Changelog v4
1. Added documentation for max_unmapped_pages
2. Better #ifdef'ing of max_unmapped_pages and min_unmapped_pages

Changelog v2
1. Use a config option to enable the code (Andrew Morton)
2. Explain the magic tunables in the code or at-least attempt
   to explain them (General comment)
3. Hint uses of the boot parameter with unlikely (Andrew Morton)
4. Use better names (balanced is not a good naming convention)

Provide control using zone_reclaim() and a boot parameter. The
code reuses functionality from zone_reclaim() to isolate unmapped
pages and reclaim them as a priority, ahead of other mapped pages.
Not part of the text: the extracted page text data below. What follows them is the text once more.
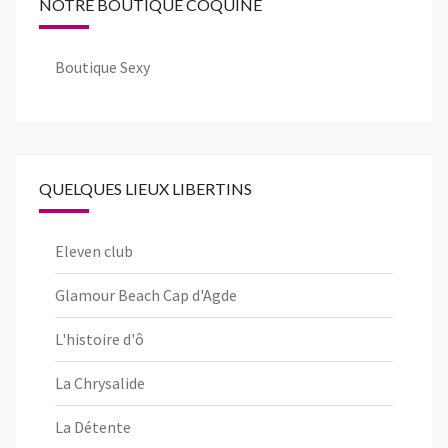
NOTRE BOUTIQUE COQUINE
Boutique Sexy
QUELQUES LIEUX LIBERTINS
Eleven club
Glamour Beach Cap d'Agde
L'histoire d'ô
La Chrysalide
La Détente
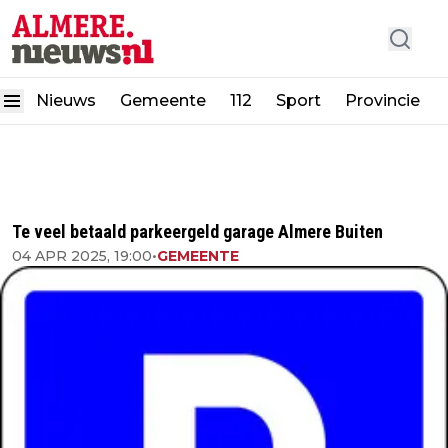
Nieuws
Gemeente
112
Sport
Provincie
Te veel betaald parkeergeld garage Almere Buiten
04 APR 2025, 19:00
•
GEMEENTE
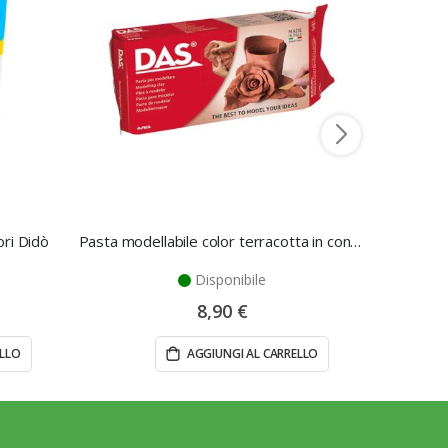
ori Didò
Pasta modellabile color terracotta in confezione da 500gr - Das
Disponibile
8,90 €
ELLO
AGGIUNGI AL CARRELLO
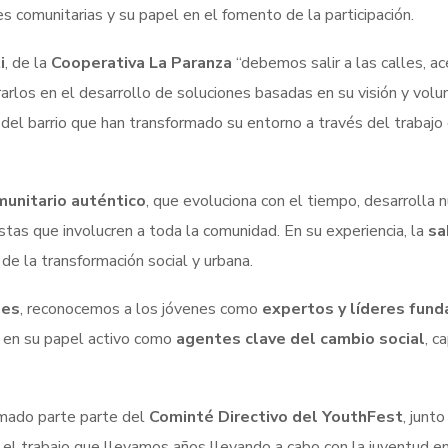
s comunitarias y su papel en el fomento de la participación.
i
, de la
Cooperativa La Paranza
“debemos salir a las calles, ac
rarlos en el desarrollo de soluciones basadas en su visión y volu
del barrio que han transformado su entorno a través del trabajo 
munitario auténtico
, que evoluciona con el tiempo, desarrolla
tas que involucren a toda la comunidad. En su experiencia, la
sa
de la transformación social y urbana.
des
, reconocemos a los jóvenes como
expertos y líderes fun
 en su papel activo como
agentes clave del cambio social
, c
rmado parte parte del
Cominté Directivo del YouthFest
, junt
el trabajo que llevamos años llevando a cabo con la juventud e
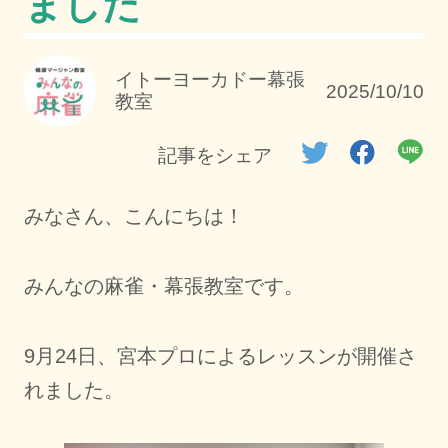
ました
イトーヨーカドー幕張
2025/10/10
教室
記事をシェア
みなさん、こんにちは！
みんなの麻雀・幕張教室です。
9月24日、宮本プロによるレッスンが開催さ
れました。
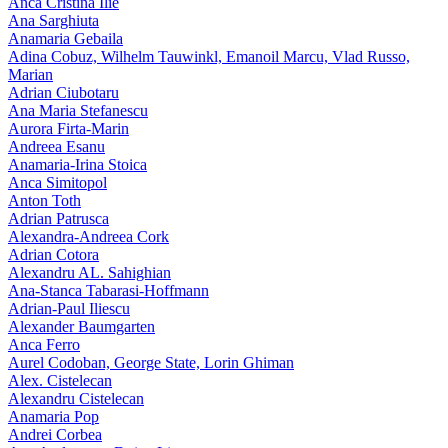
Anca Cristina Ilie
Ana Sarghiuta
Anamaria Gebaila
Adina Cobuz, Wilhelm Tauwinkl, Emanoil Marcu, Vlad Russo,
Marian
Adrian Ciubotaru
Ana Maria Stefanescu
Aurora Firta-Marin
Andreea Esanu
Anamaria-Irina Stoica
Anca Simitopol
Anton Toth
Adrian Patrusca
Alexandra-Andreea Cork
Adrian Cotora
Alexandru AL. Sahighian
Ana-Stanca Tabarasi-Hoffmann
Adrian-Paul Iliescu
Alexander Baumgarten
Anca Ferro
Aurel Codoban, George State, Lorin Ghiman
Alex. Cistelecan
Alexandru Cistelecan
Anamaria Pop
Andrei Corbea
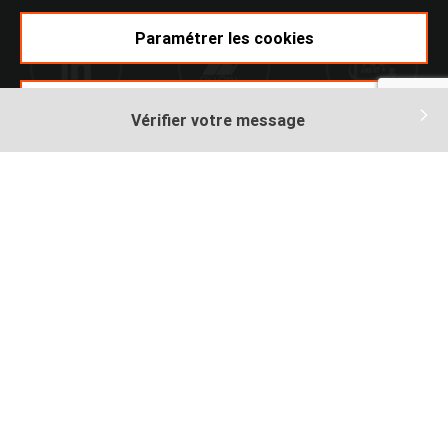
Paramétrer les cookies
Accepter
Vérifier votre message
Ikomobi
Mentions légales
footer
Plan du site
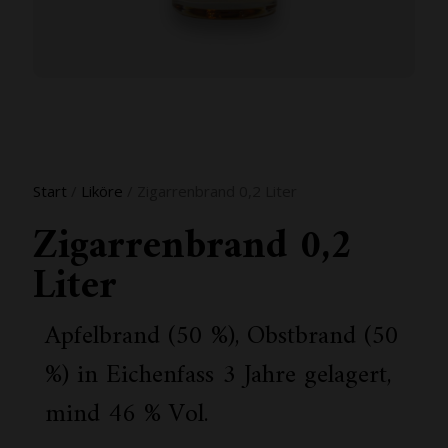
Start
/
Liköre
/ Zigarrenbrand 0,2 Liter
Zigarrenbrand 0,2
Liter
Apfelbrand (50 %), Obstbrand (50
%) in Eichenfass 3 Jahre gelagert,
mind 46 % Vol.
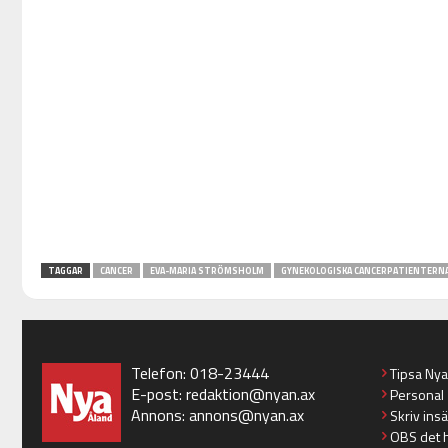
TAGGAR
CANCER
EVA-MARIA STRÖMSHOLM
GYNEKOLOGISKA CANCERPATIENTERNA 
Telefon: 018-23444
Tipsa Ny
E-post:
redaktion@nyan.ax
Personal
Annons:
annons@nyan.ax
Skriv ins
OBS det 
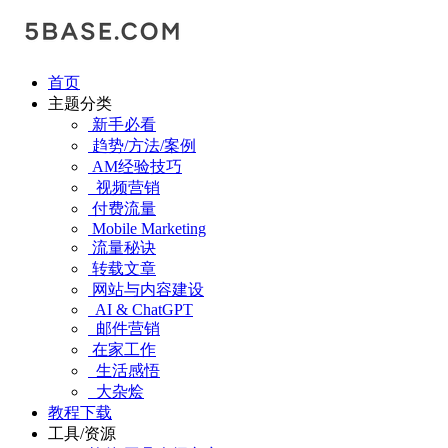
首页
主题分类
新手必看
趋势/方法/案例
AM经验技巧
视频营销
付费流量
Mobile Marketing
流量秘诀
转载文章
网站与内容建设
AI & ChatGPT
邮件营销
在家工作
生活感悟
大杂烩
教程下载
工具/资源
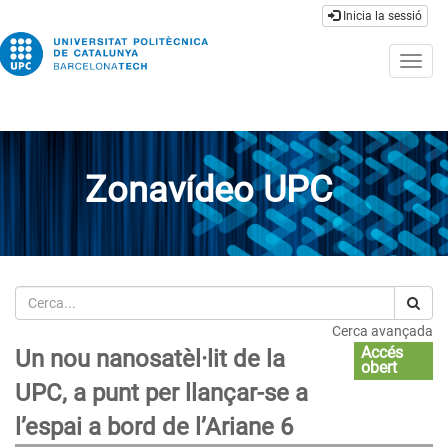
Inicia la sessió
Togg
navig
Zonavídeo UPC
Cerca
Cerca avançada
Accés
Un nou nanosatèl·lit de la
obert
UPC, a punt per llançar-se a
l’espai a bord de l’Ariane 6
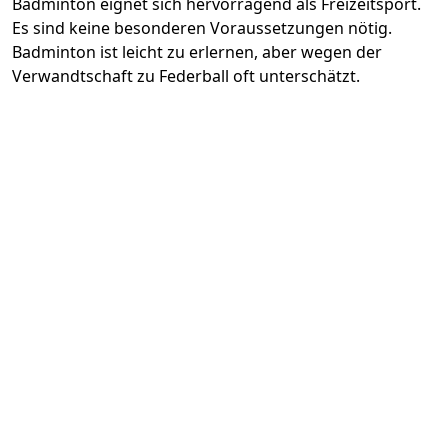
Badminton eignet sich hervorragend als Freizeitsport.
Es sind keine besonderen Voraussetzungen nötig.
Badminton ist leicht zu erlernen, aber wegen der
Verwandtschaft zu Federball oft unterschätzt.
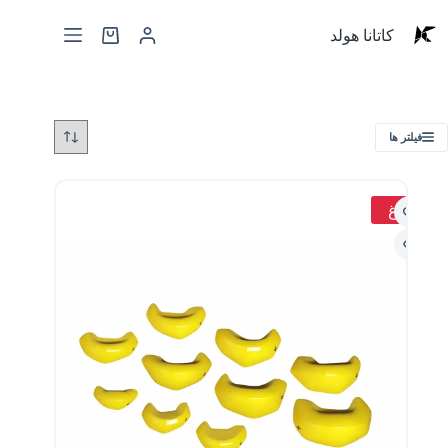
کاتانا هولد
فیلتر ها
داغ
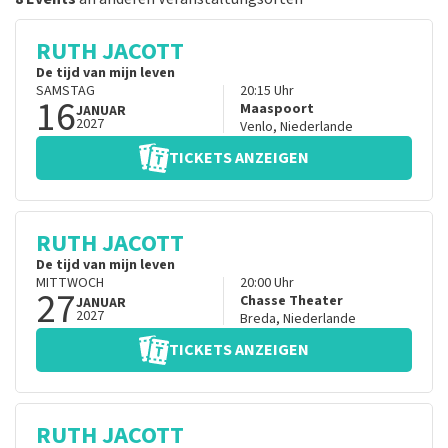
RUTH JACOTT
De tijd van mijn leven
SAMSTAG
20:15
Uhr
16
Maaspoort
JANUAR
2027
Venlo
,
Niederlande
TICKETS ANZEIGEN
RUTH JACOTT
De tijd van mijn leven
MITTWOCH
20:00
Uhr
27
Chasse Theater
JANUAR
2027
Breda
,
Niederlande
TICKETS ANZEIGEN
RUTH JACOTT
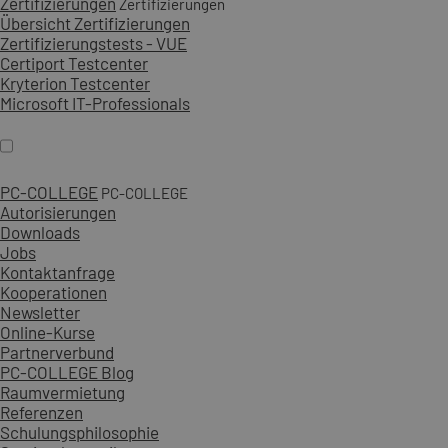
Zertifizierungen
Zertifizierungen
Übersicht Zertifizierungen
Zertifizierungstests - VUE
Certiport Testcenter
Kryterion Testcenter
Microsoft IT-Professionals
PC-COLLEGE
PC-COLLEGE
Autorisierungen
Downloads
Jobs
Kontaktanfrage
Kooperationen
Newsletter
Online-Kurse
Partnerverbund
PC-COLLEGE Blog
Raumvermietung
Referenzen
Schulungsphilosophie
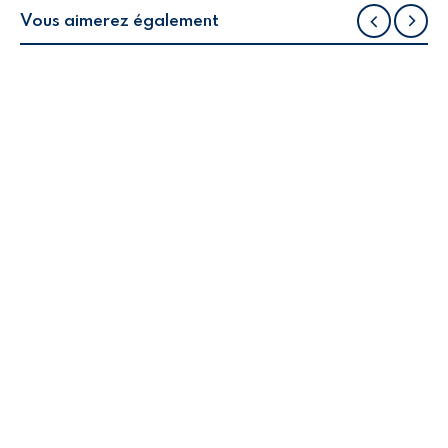
Vous aimerez également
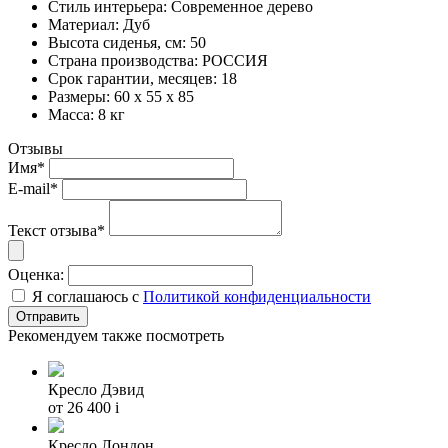
Стиль интерьера: Современное дерево
Материал: Дуб
Высота сиденья, см: 50
Страна производства: РОССИЯ
Срок гарантии, месяцев: 18
Размеры: 60 x 55 x 85
Масса: 8 кг
Отзывы
Имя*
E-mail*
Текст отзыва*
Оценка:
Я соглашаюсь с
Политикой конфиденциальности
Рекомендуем также посмотреть
Кресло Дэвид
от 26 400
i
Кресло Лондон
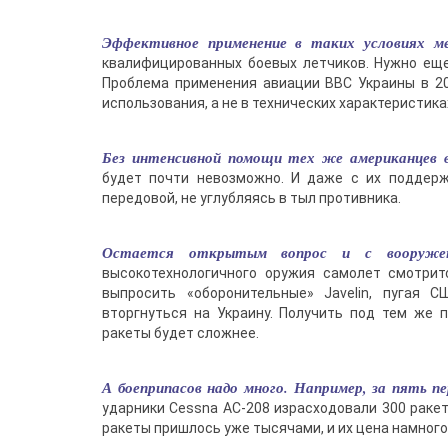
Эффективное применение в таких условиях м
квалифицированных боевых летчиков. Нужно ещ
Проблема применения авиации ВВС Украины в 201
использования, а не в технических характеристика
Без интенсивной помощи тех же американцев 
будет почти невозможно. И даже с их поддерж
передовой, не углубляясь в тыл противника.
Остается открытым вопрос и с вооружени
высокотехнологичного оружия самолет смотрит
выпросить «оборонительные» Javelin, пугая 
вторгнуться на Украину. Получить под тем же
ракеты будет сложнее.
А боеприпасов надо много. Например, за пять п
ударники Cessna AC-208 израсходовали 300 ракет 
ракеты пришлось уже тысячами, и их цена намног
Signed-off-by: Balbir Singh <bal...@linux.vnet.ibm.com>
Reviewed-by: Christoph Lameter <c...@linux.com>
---
 Documentation/kernel-parameters.txt |    8 +++
 Documentation/sysctl/vm.txt         |   19 +++++++-
 include/linux/mmzone.h              |    7 +++
 include/linux/swap.h                |   25 ++++++++--
 init/Kconfig                        |   12 +++++
 kernel/sysctl.c                     |   13 +++++
 mm/page_alloc.c                     |   29 ++++++++++++
 mm/vmscan.c                         |   88 +++++++++++++++++++++++++++++++++++
 8 files changed, 194 insertions(+), 7 deletions(-)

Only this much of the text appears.